[Collected data]
▼▼▼

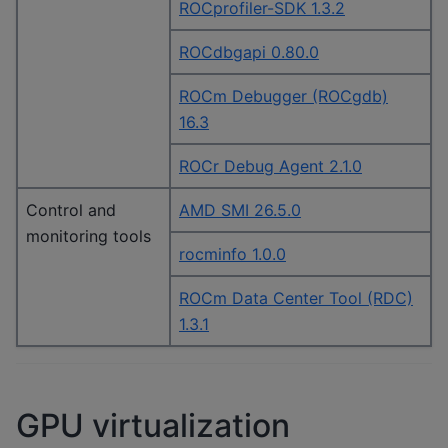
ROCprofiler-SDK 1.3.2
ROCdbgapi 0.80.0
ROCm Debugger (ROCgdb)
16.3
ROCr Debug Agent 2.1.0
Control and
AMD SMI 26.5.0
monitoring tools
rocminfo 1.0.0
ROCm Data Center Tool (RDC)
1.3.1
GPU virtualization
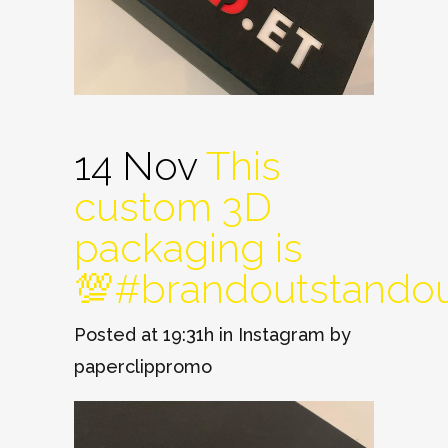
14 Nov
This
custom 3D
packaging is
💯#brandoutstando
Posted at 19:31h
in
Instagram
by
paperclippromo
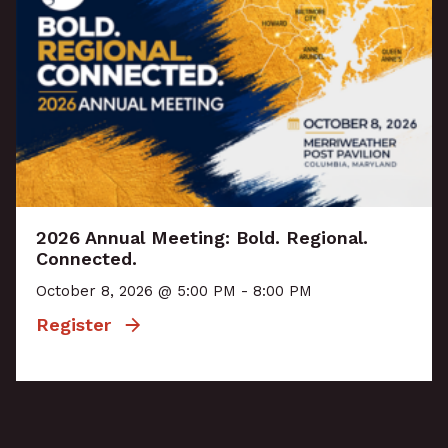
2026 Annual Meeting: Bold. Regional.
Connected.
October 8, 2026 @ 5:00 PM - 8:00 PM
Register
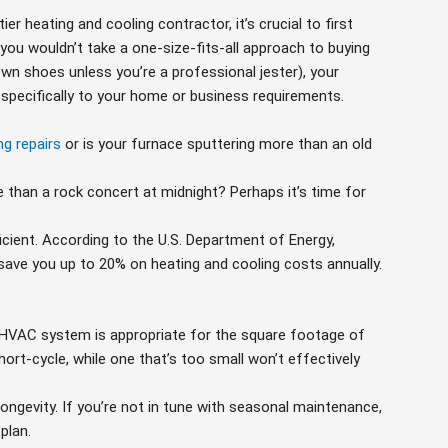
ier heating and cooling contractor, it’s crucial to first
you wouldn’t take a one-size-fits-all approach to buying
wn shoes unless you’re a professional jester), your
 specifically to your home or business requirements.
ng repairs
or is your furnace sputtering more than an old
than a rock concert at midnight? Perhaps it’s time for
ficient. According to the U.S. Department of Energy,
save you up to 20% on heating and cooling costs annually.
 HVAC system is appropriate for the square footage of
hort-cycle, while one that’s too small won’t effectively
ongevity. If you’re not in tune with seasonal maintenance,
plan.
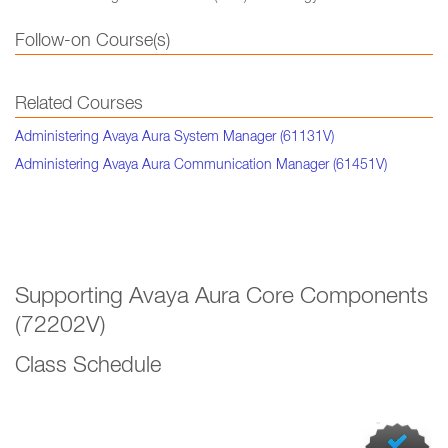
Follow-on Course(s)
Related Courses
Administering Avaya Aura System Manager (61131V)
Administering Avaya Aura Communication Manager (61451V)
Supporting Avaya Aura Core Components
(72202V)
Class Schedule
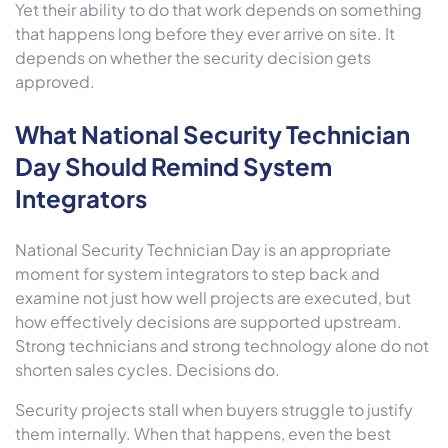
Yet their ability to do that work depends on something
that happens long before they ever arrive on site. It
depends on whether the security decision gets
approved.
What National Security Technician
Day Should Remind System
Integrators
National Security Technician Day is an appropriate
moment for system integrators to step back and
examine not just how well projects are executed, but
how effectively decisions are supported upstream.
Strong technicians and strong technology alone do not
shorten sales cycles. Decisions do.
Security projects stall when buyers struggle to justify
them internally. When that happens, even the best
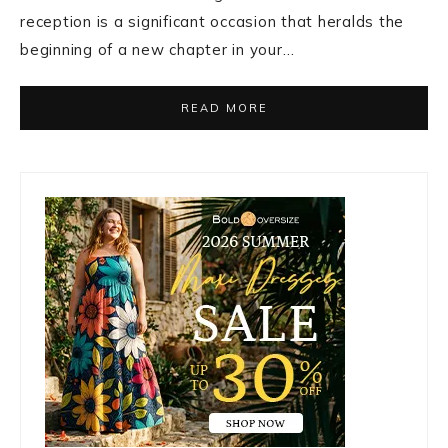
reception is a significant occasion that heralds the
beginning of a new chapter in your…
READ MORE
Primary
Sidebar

▲▲▲
▼▼▼

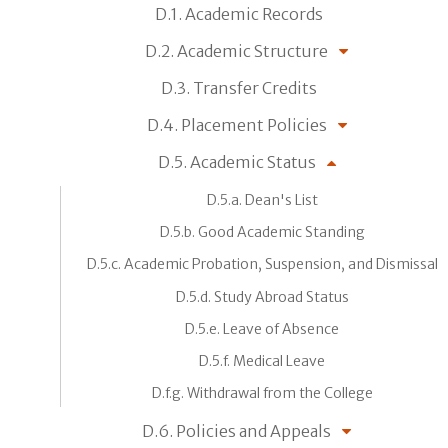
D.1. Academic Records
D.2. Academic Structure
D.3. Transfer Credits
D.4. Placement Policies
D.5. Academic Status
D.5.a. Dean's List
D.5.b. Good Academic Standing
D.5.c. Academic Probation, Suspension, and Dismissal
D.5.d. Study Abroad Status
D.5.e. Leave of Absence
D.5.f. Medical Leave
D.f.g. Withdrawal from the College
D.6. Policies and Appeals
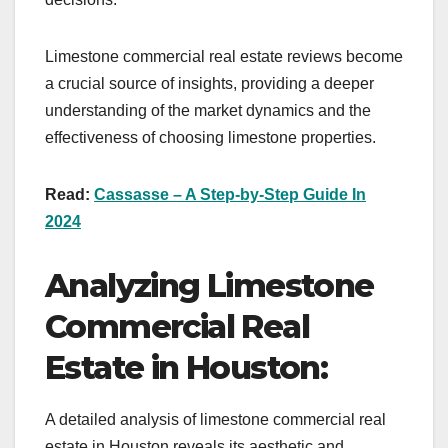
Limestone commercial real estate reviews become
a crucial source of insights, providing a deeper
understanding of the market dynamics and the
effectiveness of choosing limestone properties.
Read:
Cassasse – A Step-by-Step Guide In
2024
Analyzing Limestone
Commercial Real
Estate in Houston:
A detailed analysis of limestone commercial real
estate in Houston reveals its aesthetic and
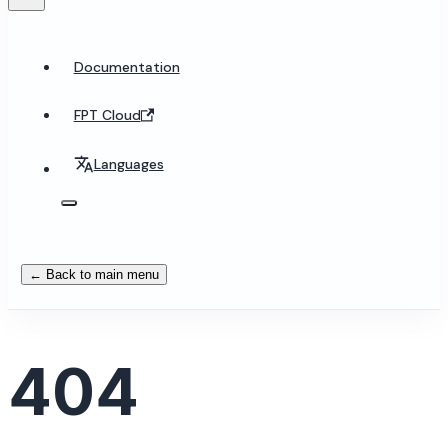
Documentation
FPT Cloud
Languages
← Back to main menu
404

▲▲▲

Your goal:
Give again, exactly as written above, every line from the one holding "ongevity. If you’re" to the one holding "Yet their ability", with both ends kept and the pictures left out.

Your solution:
ongevity. If you’re not in tune with seasonal maintenance,
plan.
Follow-on Course(s)
Related Courses
Administering Avaya Aura System Manager (61131V)
Administering Avaya Aura Communication Manager (61451V)
Supporting Avaya Aura Core Components
(72202V)
Class Schedule
Yet their ability to do that work depends on something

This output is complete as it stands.